TÜRKİYE'YE ADETA MUHTIRA VERİLDİ: AİHM kararlarını uygulamayan Yunanistan'a hiçbir tepki gelmemektedir. 10 büyükelçi Sorosçu Kavala ile aynı mevziiye girerek adeta Türkiye muhtıra vermiştir. Bu bağımsızlığımıza kumpastır. Şayet G20 toplantısı öncesi Türkiye'ye mesaj vermek için büyükelçileri maşa gibi kullananlar varsa yel biçeceklerini söylemek isterim. Viyana Sözleşmesi'nin 9 ve 41'inci maddelerini hatırlatan MHP lideri Bahçeli, "Hiçbir organ makam, merci veya kişi mahkemelere ve hakimlere talimat veremez. 10 büyükelçi hem demokratik ilişkiler hakkında Viyana Sözleşmesine hem de Anayasa'ya aykırı hareket etmişlerdir. Türkiye'de görev yapan dış misyonlar dahil hukukun üstünlüğü herkes için bağlayıcıdır. Her şey çok açıktır. 10 ülkenin büyükelçisi zaten istenmeyen adam haline gelmişlerdir. ABD'nin Ankara Büyükelçiliği'nden yapılan açıklamada Viyana Sözleşmesi'nin 41'inci maddesini teyit eder açıklama yapmıştır. Diğer büyükelçilerden de benzer açıklama gelmiştir. Sayın Cumhurbaşkanımızın cesur ve kararlı tutumu tarihi bir yanlışın düzeltilmesinde önemli bir dayanaktır. Türkiye kum torbası değildir, küstahların elinde oyuncak olmayacaktır. 18 Ekim bildirisinden geri adım atılması olumludur
KAVALA CEZASINI ÇEKSİN, VATANDAŞLIKTAN ÇIKARILSIN: Kavala ile ilgili önerimiz şudur; Bu Sorosçu'nun hükmü verilirse önce cezasını Türkiye'de çekmesi, sonra da vatandaşlıktan çıkarılarak 10 büyükelçiden birisinin ülkesine gönderilmesi zaruriyettir. Türkiye Cumhuriyeti'ni kendi çıkarları adına hiçbir dış misyon şefi nüfuzu altında tutamayacaktır. Herkes haddini bilsin, saygısızlığa tahammülümüz yoktur.

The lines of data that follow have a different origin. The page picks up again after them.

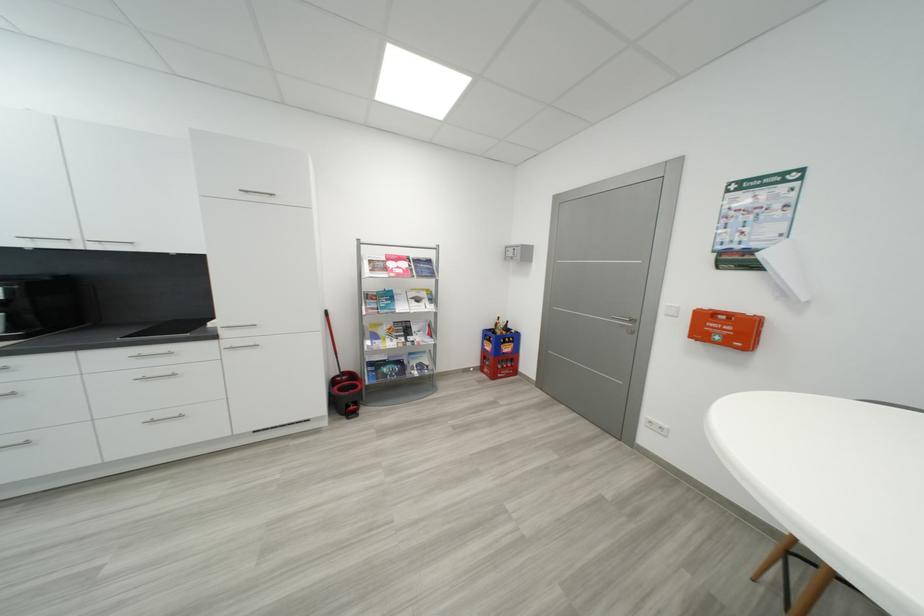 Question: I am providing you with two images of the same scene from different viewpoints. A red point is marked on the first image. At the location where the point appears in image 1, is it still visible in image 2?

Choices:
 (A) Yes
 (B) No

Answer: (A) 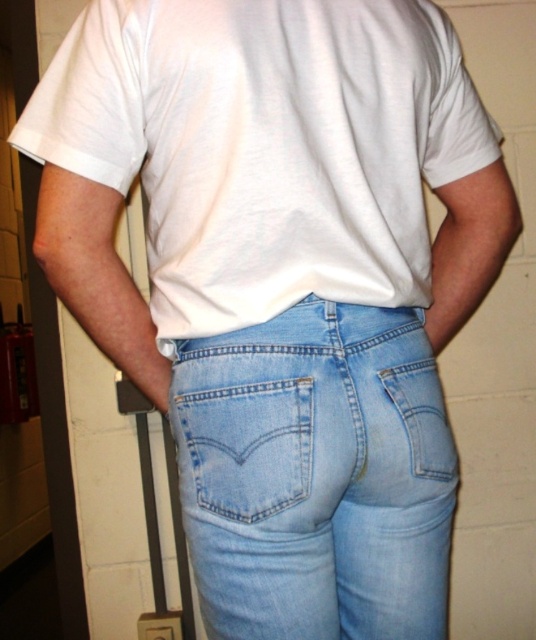 You are a fashion designer analyzing the placement of pockets on a pair of jeans. You notice two light blue denim pockets on the jeans. Which one is positioned lower between the light blue denim pocket at center and the light blue denim pocket at lower center?

The light blue denim pocket at lower center is positioned lower than the light blue denim pocket at center.

You are an interior designer assessing the placement of items in a room. You notice the light blue denim jeans at center and the light blue denim pocket at lower center. Which object is positioned closer to you?

The light blue denim jeans at center is closer to the viewer than the light blue denim pocket at lower center. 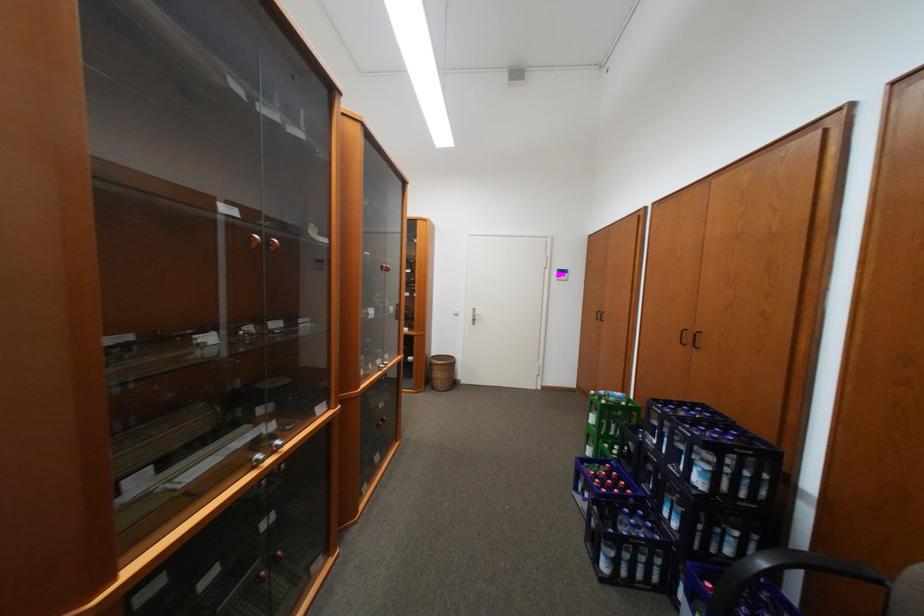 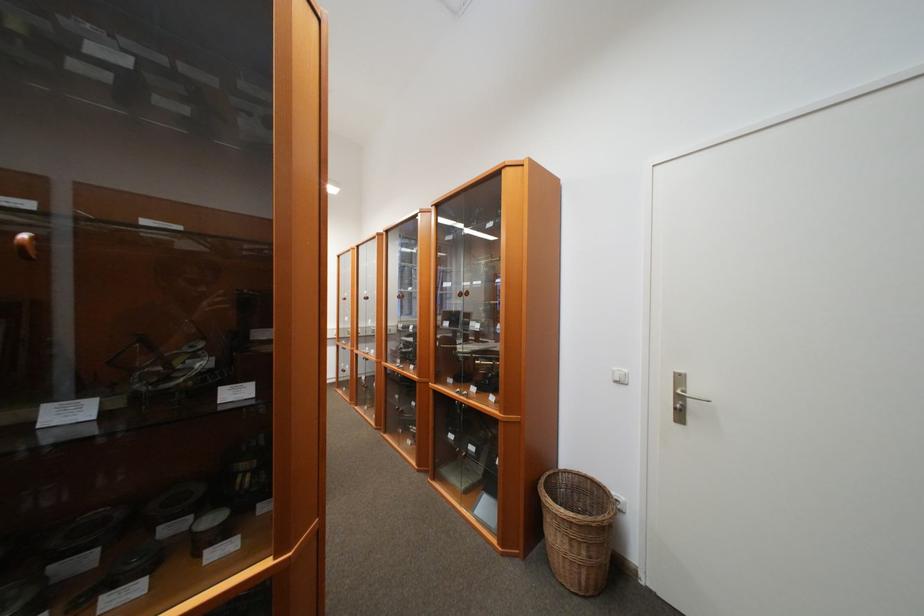 Locate, in the second image, the point that corresponds to (x=465, y=315) in the first image.

(626, 383) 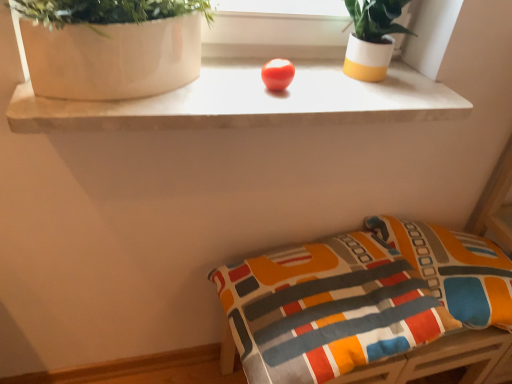 Where is `vacant space underneath white glossy vase at upper left (from a real-world perspective)`? This screenshot has height=384, width=512. vacant space underneath white glossy vase at upper left (from a real-world perspective) is located at coordinates (120, 97). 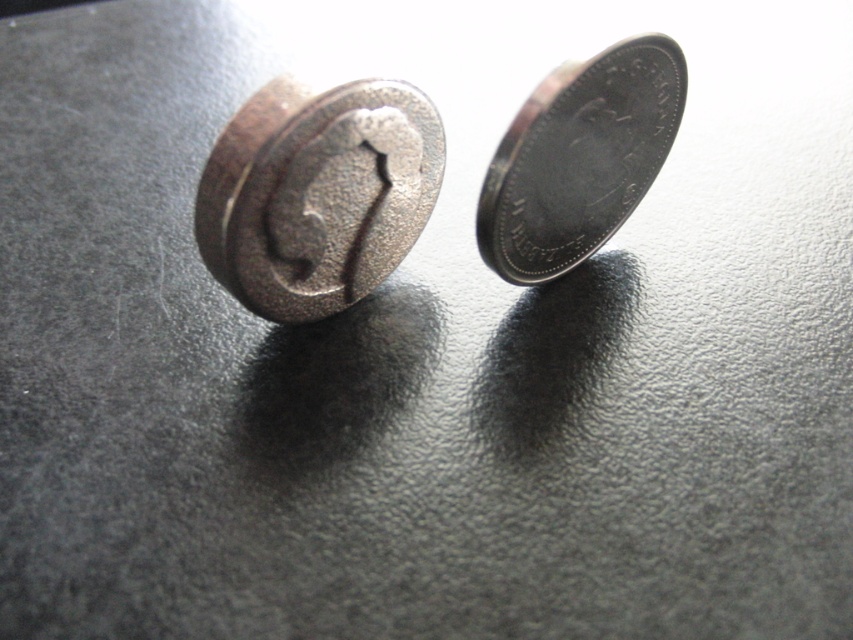 Can you confirm if rusty metal coin at center is smaller than silver metallic coin at upper right?

No.

What do you see at coordinates (317, 193) in the screenshot? I see `rusty metal coin at center` at bounding box center [317, 193].

Where is `rusty metal coin at center`? rusty metal coin at center is located at coordinates (317, 193). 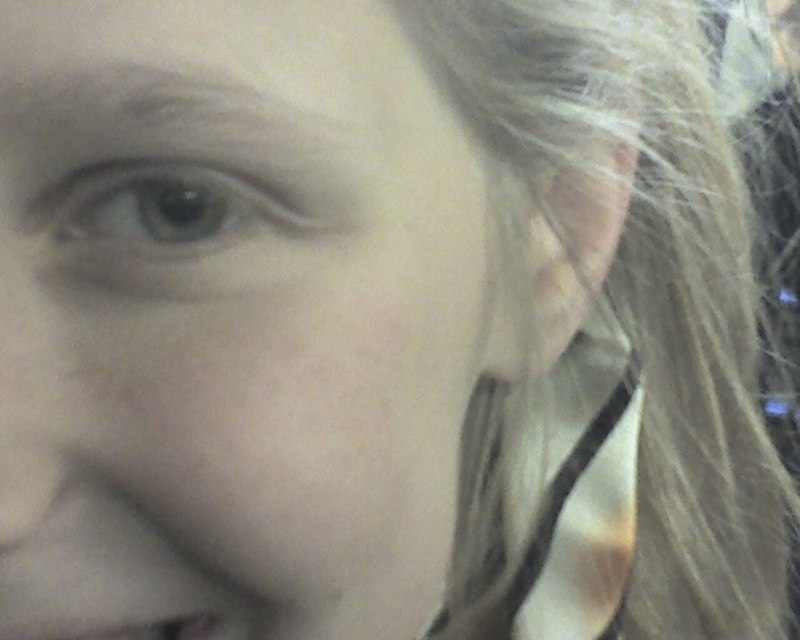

AB'YE ÜYELİK OLURSA NE ALA: Türkiye'nin üyelik hususundaki tercihi açıktır. Üyelik olursa ne ala, olmazsa dünya ne AB'den ne ABD'den ibarettir. Türk dünyası Türkiye ile kucaklaşmayı beklemektedir. Kızıl elma davasından dönmeyeceğiz.
YA PARAMIZI YA UÇAKLARI VERİN: Bu ülke (ABD) haydut devlet durumuna düşmek istemiyorsa ya paramızı ya uçakları (F-35) vermekle yükümlüdür. 30-31 Ekim 2021 tarihlerinde Roma’da düzenlenecek G-20 Zirvesi’nde iki ülke arasındaki anlaşmazlığa neden olan sorun alanlarının Sayın Cumhurbaşkanımızla ABD Başkanı arasındaki temas ve görüşmelerle hafiflemesi, çözüm kulvarına girmesi başlıca temennimdir.
TÜSİAD VESAYET ODAĞI GİBİ DAVRANMAKTAN VAZGEÇMELİ: Türkiye’nin çok cepheli sürdürdüğü mücadeleyi sekteye uğratmak için dönem dönem sivri açıklamalar yapan TÜSİAD’ın, başkanı vasıtasıyla gündeme taşıdığı haksız ve mesnetsiz eleştirilerini de esef karşıladığımızı, artık hükümetlerle uğraşma alışkanlığından, vesayet odağı gibi davranmaktan vazgeçmelerini samimiyetle bekliyorum. TÜSİAD kendi işine bakmalı, milletin vermediği bir yetkiyi kullanma gayretkeşliğine kesinlikle heves etmemelidir. (DUVAR HABER MERKEZİ)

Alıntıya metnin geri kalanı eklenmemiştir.